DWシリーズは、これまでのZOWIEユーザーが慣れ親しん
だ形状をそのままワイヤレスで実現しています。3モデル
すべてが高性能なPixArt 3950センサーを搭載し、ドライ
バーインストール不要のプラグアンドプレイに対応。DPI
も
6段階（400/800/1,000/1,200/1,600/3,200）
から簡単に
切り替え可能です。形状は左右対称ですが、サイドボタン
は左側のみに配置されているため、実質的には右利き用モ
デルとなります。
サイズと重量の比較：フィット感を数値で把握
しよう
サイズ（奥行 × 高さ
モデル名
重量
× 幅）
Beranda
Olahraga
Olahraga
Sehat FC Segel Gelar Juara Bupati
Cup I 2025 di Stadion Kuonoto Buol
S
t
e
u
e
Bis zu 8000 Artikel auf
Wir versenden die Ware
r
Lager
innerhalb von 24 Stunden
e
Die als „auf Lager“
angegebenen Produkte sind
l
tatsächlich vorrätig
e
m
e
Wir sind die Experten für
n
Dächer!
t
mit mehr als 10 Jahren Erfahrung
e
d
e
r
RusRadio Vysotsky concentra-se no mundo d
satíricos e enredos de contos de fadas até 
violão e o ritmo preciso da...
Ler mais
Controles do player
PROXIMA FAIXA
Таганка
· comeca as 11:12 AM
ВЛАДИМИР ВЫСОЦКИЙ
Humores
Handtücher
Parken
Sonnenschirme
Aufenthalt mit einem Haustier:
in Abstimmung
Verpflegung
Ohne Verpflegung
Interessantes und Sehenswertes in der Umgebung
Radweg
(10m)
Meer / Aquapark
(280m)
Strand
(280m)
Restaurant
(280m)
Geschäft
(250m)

==

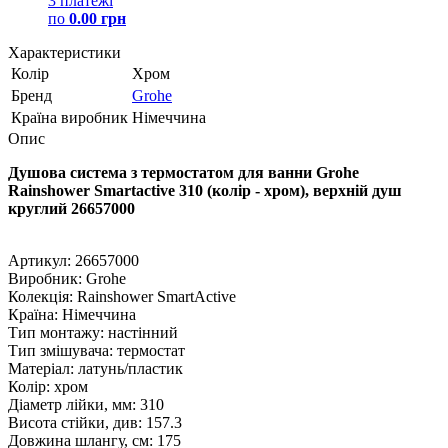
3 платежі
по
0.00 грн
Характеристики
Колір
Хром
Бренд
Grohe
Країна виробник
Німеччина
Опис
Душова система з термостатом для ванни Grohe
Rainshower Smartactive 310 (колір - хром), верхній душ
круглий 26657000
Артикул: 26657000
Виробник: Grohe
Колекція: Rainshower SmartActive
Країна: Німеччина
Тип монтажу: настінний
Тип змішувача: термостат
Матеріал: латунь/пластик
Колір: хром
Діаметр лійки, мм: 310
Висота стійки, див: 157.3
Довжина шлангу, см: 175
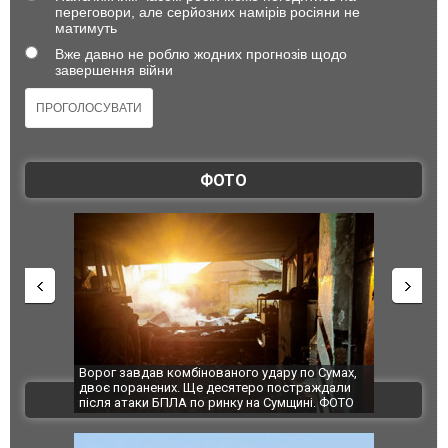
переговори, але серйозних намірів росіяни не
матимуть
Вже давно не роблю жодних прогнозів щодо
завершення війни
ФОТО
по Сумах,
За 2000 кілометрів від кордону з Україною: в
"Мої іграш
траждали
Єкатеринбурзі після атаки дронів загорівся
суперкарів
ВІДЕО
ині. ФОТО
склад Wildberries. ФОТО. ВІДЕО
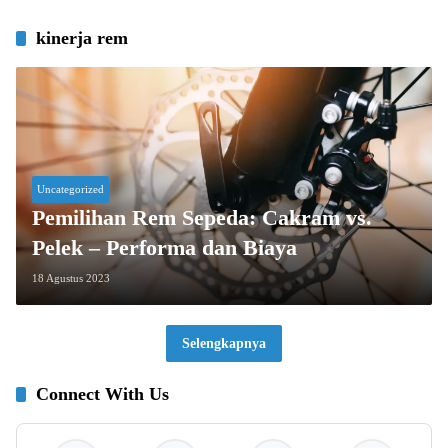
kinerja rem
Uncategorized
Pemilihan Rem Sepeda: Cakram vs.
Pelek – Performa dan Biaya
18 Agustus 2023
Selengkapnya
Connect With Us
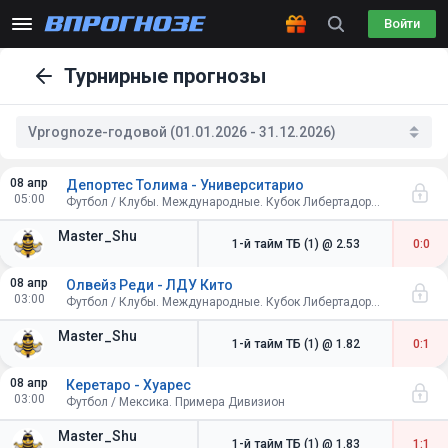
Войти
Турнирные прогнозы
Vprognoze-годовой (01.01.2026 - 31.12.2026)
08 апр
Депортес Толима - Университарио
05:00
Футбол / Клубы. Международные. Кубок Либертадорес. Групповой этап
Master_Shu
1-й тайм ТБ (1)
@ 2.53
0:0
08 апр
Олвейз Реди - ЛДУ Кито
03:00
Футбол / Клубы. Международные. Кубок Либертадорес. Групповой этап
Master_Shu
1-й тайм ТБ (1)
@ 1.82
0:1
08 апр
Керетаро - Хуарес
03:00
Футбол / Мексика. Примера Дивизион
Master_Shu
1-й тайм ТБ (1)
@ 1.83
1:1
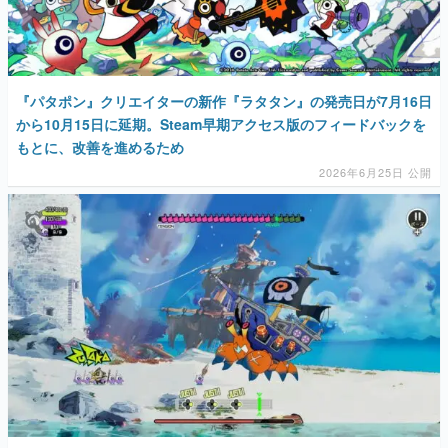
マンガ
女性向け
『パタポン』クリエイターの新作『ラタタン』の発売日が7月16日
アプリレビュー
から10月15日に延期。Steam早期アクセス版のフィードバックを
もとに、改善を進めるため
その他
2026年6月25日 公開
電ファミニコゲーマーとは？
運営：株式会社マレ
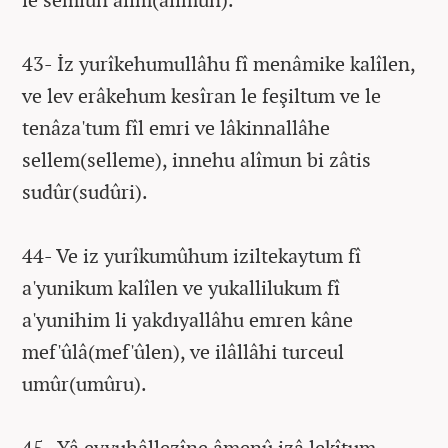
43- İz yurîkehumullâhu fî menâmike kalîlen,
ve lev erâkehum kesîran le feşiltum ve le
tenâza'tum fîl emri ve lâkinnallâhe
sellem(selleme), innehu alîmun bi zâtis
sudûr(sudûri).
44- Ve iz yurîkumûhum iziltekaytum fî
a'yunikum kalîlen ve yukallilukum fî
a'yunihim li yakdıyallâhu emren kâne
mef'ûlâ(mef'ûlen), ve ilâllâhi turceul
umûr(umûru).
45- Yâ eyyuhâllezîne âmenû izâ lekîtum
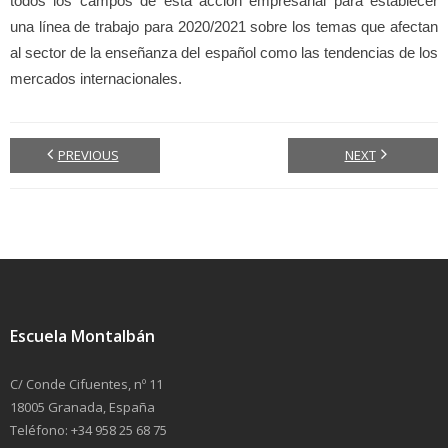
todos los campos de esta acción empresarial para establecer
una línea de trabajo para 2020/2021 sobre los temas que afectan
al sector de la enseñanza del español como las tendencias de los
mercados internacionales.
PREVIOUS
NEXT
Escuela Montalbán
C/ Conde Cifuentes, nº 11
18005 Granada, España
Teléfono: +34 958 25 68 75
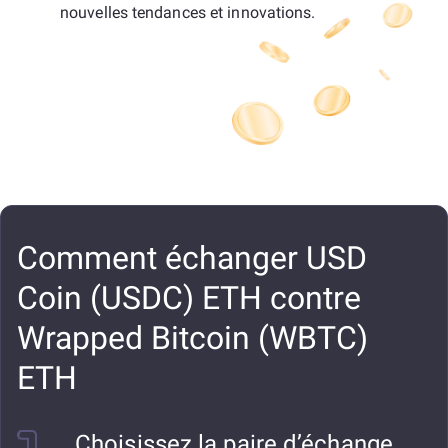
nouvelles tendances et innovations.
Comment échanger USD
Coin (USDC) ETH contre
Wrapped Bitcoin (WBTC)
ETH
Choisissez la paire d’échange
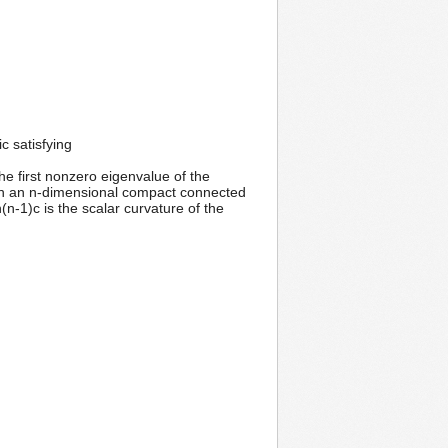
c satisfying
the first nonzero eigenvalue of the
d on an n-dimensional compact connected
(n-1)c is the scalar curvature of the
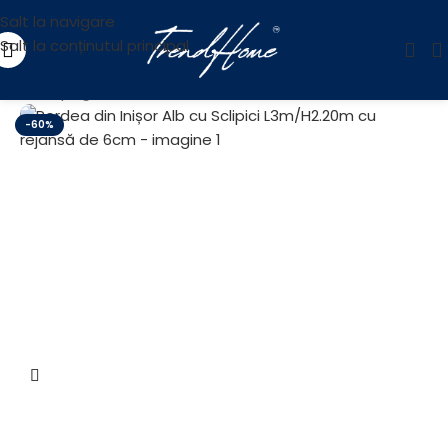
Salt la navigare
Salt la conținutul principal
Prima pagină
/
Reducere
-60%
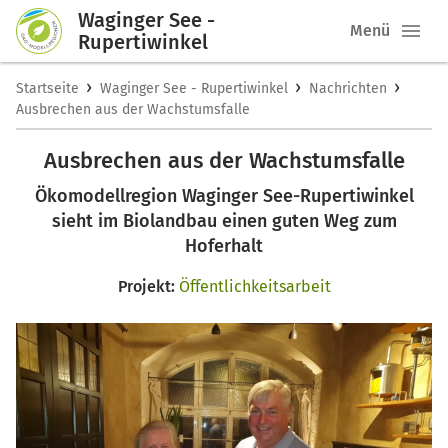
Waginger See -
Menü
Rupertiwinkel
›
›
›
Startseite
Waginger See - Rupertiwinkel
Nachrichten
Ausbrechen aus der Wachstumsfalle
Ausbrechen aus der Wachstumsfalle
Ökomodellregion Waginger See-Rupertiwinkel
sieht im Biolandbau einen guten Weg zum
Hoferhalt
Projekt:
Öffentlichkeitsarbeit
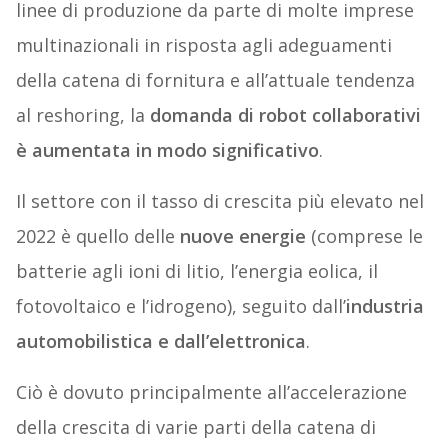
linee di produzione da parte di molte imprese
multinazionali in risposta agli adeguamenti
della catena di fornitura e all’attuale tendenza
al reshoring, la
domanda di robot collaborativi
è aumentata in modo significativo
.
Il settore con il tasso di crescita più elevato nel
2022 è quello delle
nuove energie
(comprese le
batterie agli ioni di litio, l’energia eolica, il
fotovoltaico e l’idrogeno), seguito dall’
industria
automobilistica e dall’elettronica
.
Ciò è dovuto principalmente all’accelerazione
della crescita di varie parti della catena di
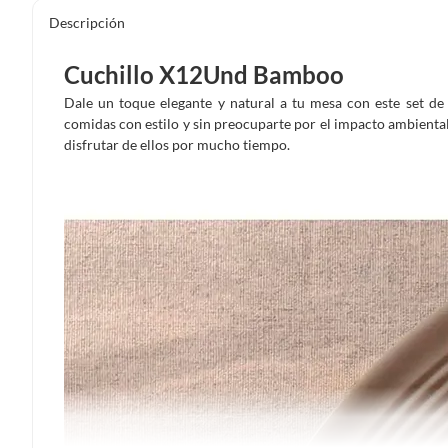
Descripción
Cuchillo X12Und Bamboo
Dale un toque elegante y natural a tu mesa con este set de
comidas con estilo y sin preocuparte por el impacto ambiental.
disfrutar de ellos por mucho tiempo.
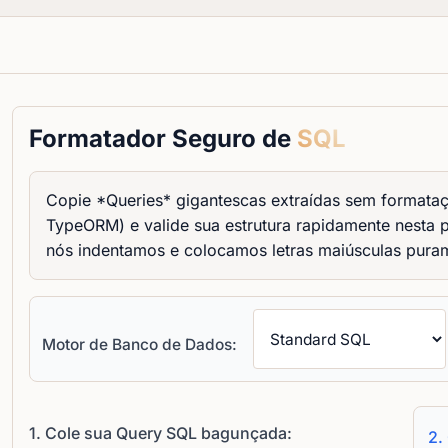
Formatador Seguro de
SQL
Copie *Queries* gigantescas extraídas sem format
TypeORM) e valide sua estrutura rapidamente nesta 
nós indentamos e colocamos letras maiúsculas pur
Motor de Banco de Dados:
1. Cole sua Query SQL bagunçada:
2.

==

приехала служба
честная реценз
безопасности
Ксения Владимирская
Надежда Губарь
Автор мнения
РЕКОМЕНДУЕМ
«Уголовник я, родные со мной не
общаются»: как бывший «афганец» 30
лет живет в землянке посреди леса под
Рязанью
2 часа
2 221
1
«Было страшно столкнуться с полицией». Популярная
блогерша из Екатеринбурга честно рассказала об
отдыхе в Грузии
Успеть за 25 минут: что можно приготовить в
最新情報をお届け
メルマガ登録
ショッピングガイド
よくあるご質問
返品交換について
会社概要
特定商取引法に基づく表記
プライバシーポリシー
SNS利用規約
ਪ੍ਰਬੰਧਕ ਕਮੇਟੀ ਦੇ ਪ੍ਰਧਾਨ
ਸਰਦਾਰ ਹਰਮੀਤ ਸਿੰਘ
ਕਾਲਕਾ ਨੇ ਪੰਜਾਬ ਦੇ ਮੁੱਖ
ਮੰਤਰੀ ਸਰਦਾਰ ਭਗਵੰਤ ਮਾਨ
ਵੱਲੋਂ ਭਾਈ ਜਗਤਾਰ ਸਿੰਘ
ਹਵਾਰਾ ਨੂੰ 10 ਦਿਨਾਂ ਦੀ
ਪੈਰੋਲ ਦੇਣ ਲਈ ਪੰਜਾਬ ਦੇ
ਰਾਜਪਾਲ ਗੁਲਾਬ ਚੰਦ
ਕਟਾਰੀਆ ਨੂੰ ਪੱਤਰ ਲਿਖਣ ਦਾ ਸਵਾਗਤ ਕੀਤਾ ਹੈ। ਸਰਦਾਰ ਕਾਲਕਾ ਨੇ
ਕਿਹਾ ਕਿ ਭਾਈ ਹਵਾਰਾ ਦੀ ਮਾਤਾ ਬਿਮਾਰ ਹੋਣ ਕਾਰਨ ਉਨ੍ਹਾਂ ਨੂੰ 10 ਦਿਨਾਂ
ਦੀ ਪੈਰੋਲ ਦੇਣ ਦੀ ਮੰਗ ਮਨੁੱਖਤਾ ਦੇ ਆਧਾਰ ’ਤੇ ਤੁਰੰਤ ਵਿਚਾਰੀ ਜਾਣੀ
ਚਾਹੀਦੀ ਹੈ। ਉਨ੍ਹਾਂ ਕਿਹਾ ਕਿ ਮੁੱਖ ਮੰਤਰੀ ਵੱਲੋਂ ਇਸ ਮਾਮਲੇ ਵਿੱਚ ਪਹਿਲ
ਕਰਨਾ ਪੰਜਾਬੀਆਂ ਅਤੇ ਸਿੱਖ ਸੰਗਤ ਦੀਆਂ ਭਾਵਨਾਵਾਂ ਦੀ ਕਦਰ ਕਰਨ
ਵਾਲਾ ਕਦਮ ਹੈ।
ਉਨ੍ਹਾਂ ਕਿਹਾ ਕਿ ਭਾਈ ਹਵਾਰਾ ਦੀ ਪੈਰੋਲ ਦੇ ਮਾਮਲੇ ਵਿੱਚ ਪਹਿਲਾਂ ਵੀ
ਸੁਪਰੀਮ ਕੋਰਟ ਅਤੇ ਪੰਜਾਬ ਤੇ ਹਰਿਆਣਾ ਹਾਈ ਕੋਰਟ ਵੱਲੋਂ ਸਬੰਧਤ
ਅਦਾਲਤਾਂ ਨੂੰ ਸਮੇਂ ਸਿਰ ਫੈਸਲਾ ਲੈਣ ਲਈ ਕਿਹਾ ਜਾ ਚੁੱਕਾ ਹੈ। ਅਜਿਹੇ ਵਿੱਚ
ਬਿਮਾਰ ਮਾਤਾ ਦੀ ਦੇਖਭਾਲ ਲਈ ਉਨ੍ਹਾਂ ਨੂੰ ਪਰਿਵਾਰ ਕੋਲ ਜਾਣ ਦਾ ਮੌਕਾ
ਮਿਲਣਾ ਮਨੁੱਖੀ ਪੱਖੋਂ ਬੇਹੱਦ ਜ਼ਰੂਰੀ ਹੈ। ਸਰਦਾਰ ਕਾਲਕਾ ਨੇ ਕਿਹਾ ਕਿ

## ASSIGNED TASK
From the listing above, please give again the lines that begin with the line holding "tenâza'tum fîl emri ve lâkinnallâhe" and go on through the line holding "d on an n-dimensional compact connected", exactly, both ends included, minus any picture.

## PROBLEM SOLUTION
tenâza'tum fîl emri ve lâkinnallâhe
sellem(selleme), innehu alîmun bi zâtis
sudûr(sudûri).
44- Ve iz yurîkumûhum iziltekaytum fî
a'yunikum kalîlen ve yukallilukum fî
a'yunihim li yakdıyallâhu emren kâne
mef'ûlâ(mef'ûlen), ve ilâllâhi turceul
umûr(umûru).
45- Yâ eyyuhâllezîne âmenû izâ lekîtum
todos los campos de esta acción empresarial para establecer
una línea de trabajo para 2020/2021 sobre los temas que afectan
al sector de la enseñanza del español como las tendencias de los
mercados internacionales.
PREVIOUS
NEXT
Escuela Montalbán
C/ Conde Cifuentes, nº 11
18005 Granada, España
Teléfono: +34 958 25 68 75
nouvelles tendances et innovations.
Comment échanger USD
Coin (USDC) ETH contre
Wrapped Bitcoin (WBTC)
ETH
Choisissez la paire d’échange
c satisfying
the first nonzero eigenvalue of the
d on an n-dimensional compact connected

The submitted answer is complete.